### TASK REQUIREMENTS
Whenever a line below includes the word "Avis", copy that line.

Collected data:

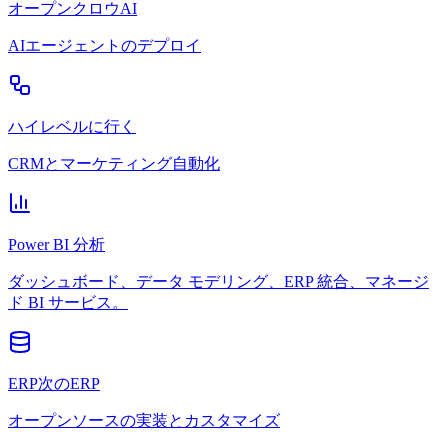
オープンクロウAI
AIエージェントのデプロイ
ハイレベルに行く
CRMとマーケティング自動化
Power BI 分析
ダッシュボード、データ モデリング、ERP 統合、マネージ
ド BI サービス。
ERP次のERP
オープンソースの実装とカスタマイズ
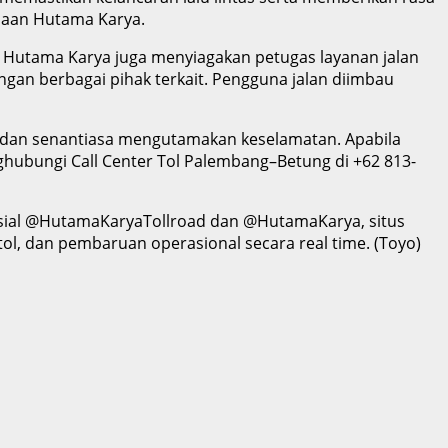
ahaan Hutama Karya.
Hutama Karya juga menyiagakan petugas layanan jalan
gan berbagai pihak terkait. Pengguna jalan diimbau
 dan senantiasa mengutamakan keselamatan. Apabila
hubungi Call Center Tol Palembang–Betung di +62 813-
sosial @HutamaKaryaTollroad dan @HutamaKarya, situs
tol, dan pembaruan operasional secara real time. (Toyo)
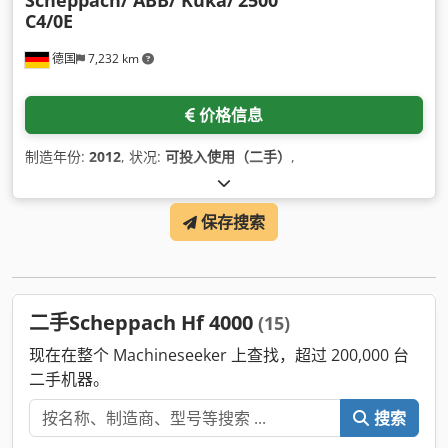
Scheppach/ ABB/ Kuka/
2500
C4/0E
德国
7,232 km
价格信息
制造年份:
2012
, 状况:
可投入使用（二手）
,
保存搜索
二手Scheppach Hf 4000
(15)
现在在整个 Machineseeker 上查找，超过 200,000 台
二手机器。
搜索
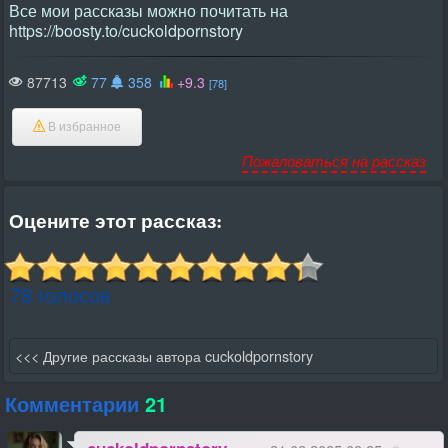
Все мои рассказы можно почитать на
https://boosty.to/cuckoldpornstory
87713
77
358
+9.3
[78]
В избранное
Пожаловаться на рассказ
Оцените этот рассказ:
78 голосов
<<< Другие рассказы автора cuckoldpornstory
Комментарии
21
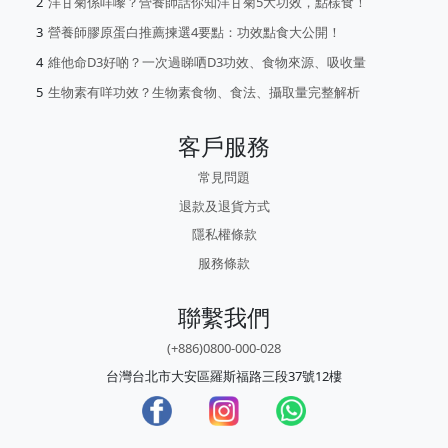
洋甘菊係咩嚟？營養師話你知洋甘菊5大功效，點樣食！
營養師膠原蛋白推薦揀選4要點：功效點食大公開！
維他命D3好啲？一次過睇哂D3功效、食物來源、吸收量
生物素有咩功效？生物素食物、食法、攝取量完整解析
客戶服務
常見問題
退款及退貨方式
隱私權條款
服務條款
聯繫我們
(+886)0800-000-028
台灣台北市大安區羅斯福路三段37號12樓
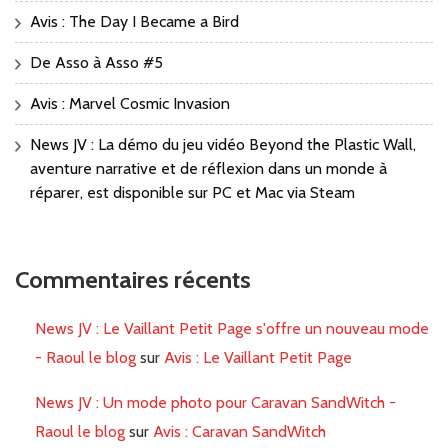
Avis : The Day I Became a Bird
De Asso à Asso #5
Avis : Marvel Cosmic Invasion
News JV : La démo du jeu vidéo Beyond the Plastic Wall,
aventure narrative et de réflexion dans un monde à
réparer, est disponible sur PC et Mac via Steam
Commentaires récents
News JV : Le Vaillant Petit Page s'offre un nouveau mode
- Raoul le blog
sur
Avis : Le Vaillant Petit Page
News JV : Un mode photo pour Caravan SandWitch -
Raoul le blog
sur
Avis : Caravan SandWitch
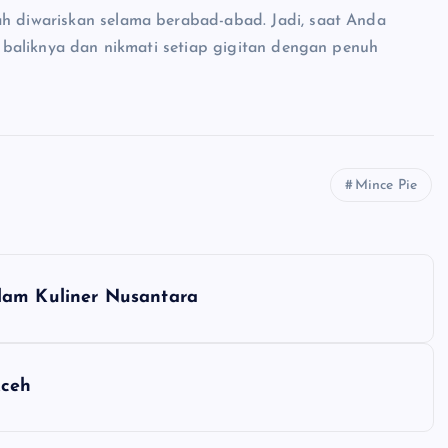
ah diwariskan selama berabad-abad. Jadi, saat Anda
di baliknya dan nikmati setiap gigitan dengan penuh
Mince Pie
lam Kuliner Nusantara
Aceh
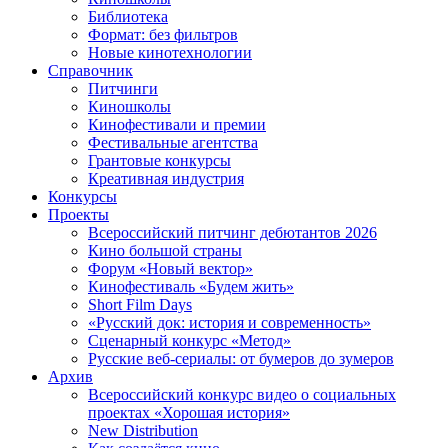
Библиотека
Формат: без фильтров
Новые кинотехнологии
Справочник
Питчинги
Киношколы
Кинофестивали и премии
Фестивальные агентства
Грантовые конкурсы
Креативная индустрия
Конкурсы
Проекты
Всероссийский питчинг дебютантов 2026
Кино большой страны
Форум «Новый вектор»
Кинофестиваль «Будем жить»
Short Film Days
«Русский док: история и современность»
Сценарный конкурс «Метод»
Русские веб-сериалы: от бумеров до зумеров
Архив
Всероссийский конкурс видео о социальных
проектах «Хорошая история»
New Distribution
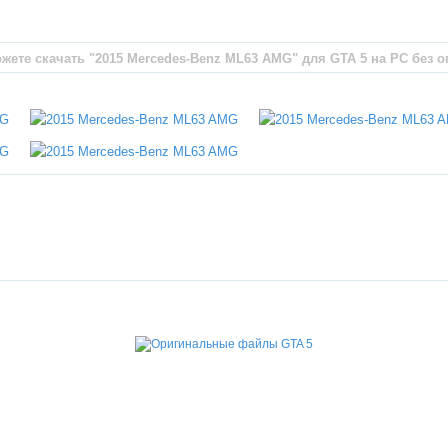
жете скачать "2015 Mercedes-Benz ML63 AMG" для GTA 5 на PC без о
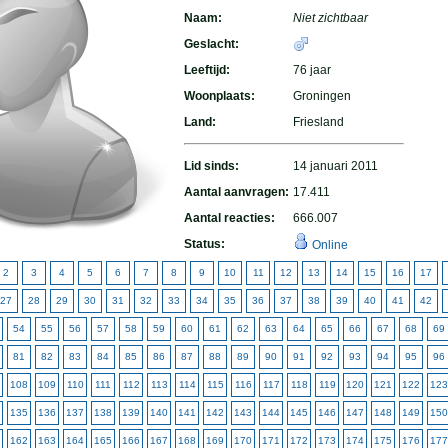
Naam:
Niet zichtbaar
Geslacht:
Leeftijd:
76 jaar
Woonplaats:
Groningen
Land:
Friesland
Lid sinds:
14 januari 2011
Aantal aanvragen:
17.411
Aantal reacties:
666.007
Status:
Online
2
3
4
5
6
7
8
9
10
11
12
13
14
15
16
17
27
28
29
30
31
32
33
34
35
36
37
38
39
40
41
42
54
55
56
57
58
59
60
61
62
63
64
65
66
67
68
69
81
82
83
84
85
86
87
88
89
90
91
92
93
94
95
96
108
109
110
111
112
113
114
115
116
117
118
119
120
121
122
123
135
136
137
138
139
140
141
142
143
144
145
146
147
148
149
150
162
163
164
165
166
167
168
169
170
171
172
173
174
175
176
177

### RESPONSE BELOW
Avis : The Day I Became a Bird
Avis : Marvel Cosmic Invasion
Avis : Le Vaillant Petit Page
Avis : Caravan SandWitch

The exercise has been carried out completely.